Media Psychology applies the science of psychology from multiple disciplines within the field, such as cognitive, marketing, advertising, social, positive and narrative psychology as well as neuroscience and clinical practice, to research, analyze and develop mediated experiences using technology with the goal of benefiting society. There are media psychologists working in virtually every field from marketing, entertainment and healthcare to education. Among the applications of media psychology are social media and community development, development of online educational curriculum and learning environment, entertainment consulting, translation of psychological information for media distribution, ethical and practical applications of emerging technologies like virtual and augmented reality, the development and use of technology for clinical and self-help applications, product and brand development, the use of persuasion for messaging and product placement and game theory and game design for both serious and recreational games.[5]

Academic discipline[edit]

Media psychology is a specialized area of psychology that emerged as an academic and professional discipline in response to the expansion of media and technology and the demand for research needed to explain the potential impact on human welfare. Psychology is fundamental to understanding the influence of individuals and groups on the integration of technology in our society.[5] In general, this field attempts to encompass the full range of human experience of media-—including developmental, cognition, and behavioral—using extensive research that contains numerous empirical and qualitative studies.[6] It recognizes the that people are not just passive consumers of media, but active producers and distributors as well.[citation needed] Media include all forms of mediated communication, such as pictures, sound, graphics, content and emerging technologies.
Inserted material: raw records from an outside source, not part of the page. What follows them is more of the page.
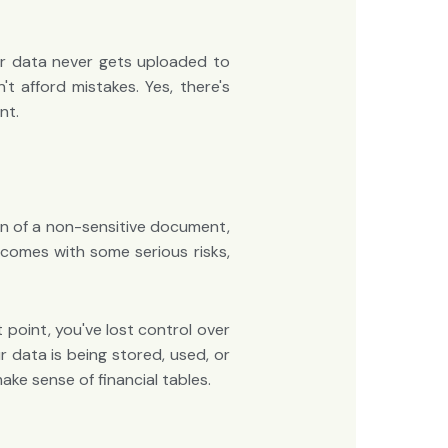
our data never gets uploaded to
 afford mistakes. Yes, there's
nt.
ion of a non-sensitive document,
 comes with some serious risks,
 point, you've lost control over
 data is being stored, used, or
ake sense of financial tables.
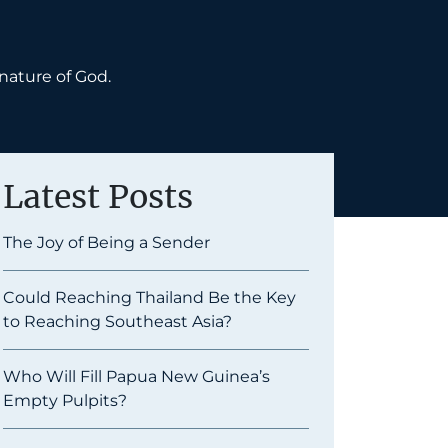
nature of God.
Latest Posts
The Joy of Being a Sender
Could Reaching Thailand Be the Key
to Reaching Southeast Asia?
Who Will Fill Papua New Guinea’s
Empty Pulpits?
Media psychology derives from multiples disciplines such as sociology, anthropology, neuroscience, political science, computer science, communications, and international relations. As a result, it provides a large realm of opportunities for conducting valuable research.[6]

Media psychology promotes research about the effects of media to enrich the teaching, training, and practice of media psychology. As well, new findings in researched can be incorporated into the development of new media across a wide array of applications, ranging from business and entertainment to education and healthcare. Media psychology also contributes to expanding the general public’s understanding of psychology and how to effectively disseminate key research to the public through media channels. Media psychology is not a clinical degree; however media psychology is relevant to clinicians who employ technology to expand the availability of therapeutic resources.
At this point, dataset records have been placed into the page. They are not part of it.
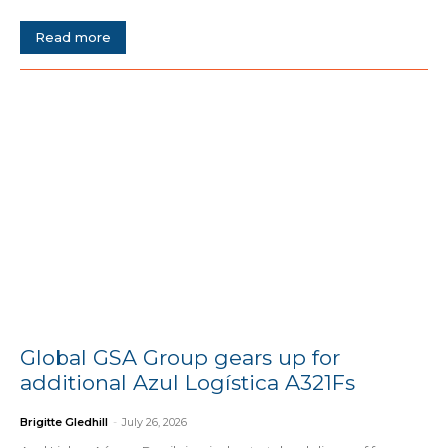
Read more
Global GSA Group gears up for
additional Azul Logística A321Fs
Brigitte Gledhill
-
July 26, 2026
An executive summary of the task force study on psychology and new technologies conducted by Bernard Luskin and Lilli Friedland is available on the Society for Media Psychology and Technology, APA Division 46 website. Research revealed twelve major areas in which media psychology is fundamental:[7][8] Psychology is best learned one theory at a time. Applied psychology combines the understanding of theory as applied to individual situations. Media psychology is considered a scholar/practitioner field.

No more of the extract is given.